→ YOUR TASK
Could you retype the records below exactly as they appear, skipping any pictures?

RECORDS TO USE Start Marker

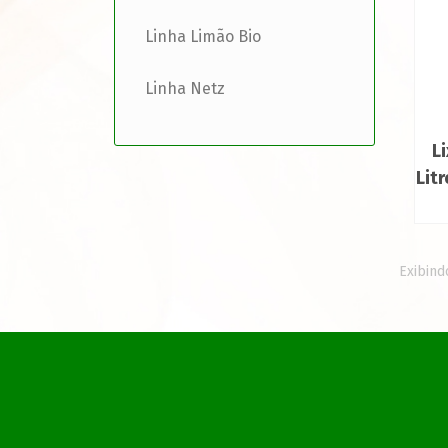
Linha Limão Bio
Linha Netz
L
Lit
Exibind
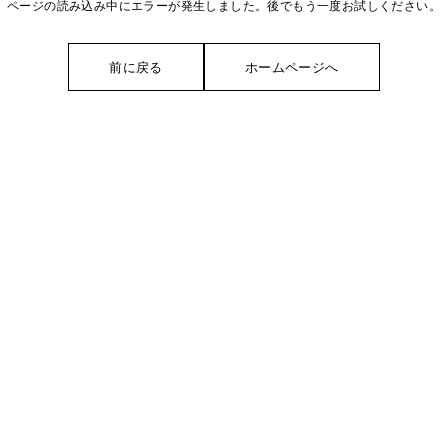
ページの読み込み中にエラーが発生しました。後でもう一度お試しください。
前に戻る
ホームページへ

RECORDS TO USE End Marker

→ SOLUTION TO THIS EXERCISE
Linha Limão Bio
Linha Netz
L
Lit
Exibind
ページの読み込み中にエラーが発生しました。後でもう一度お試しください。
前に戻る
ホームページへ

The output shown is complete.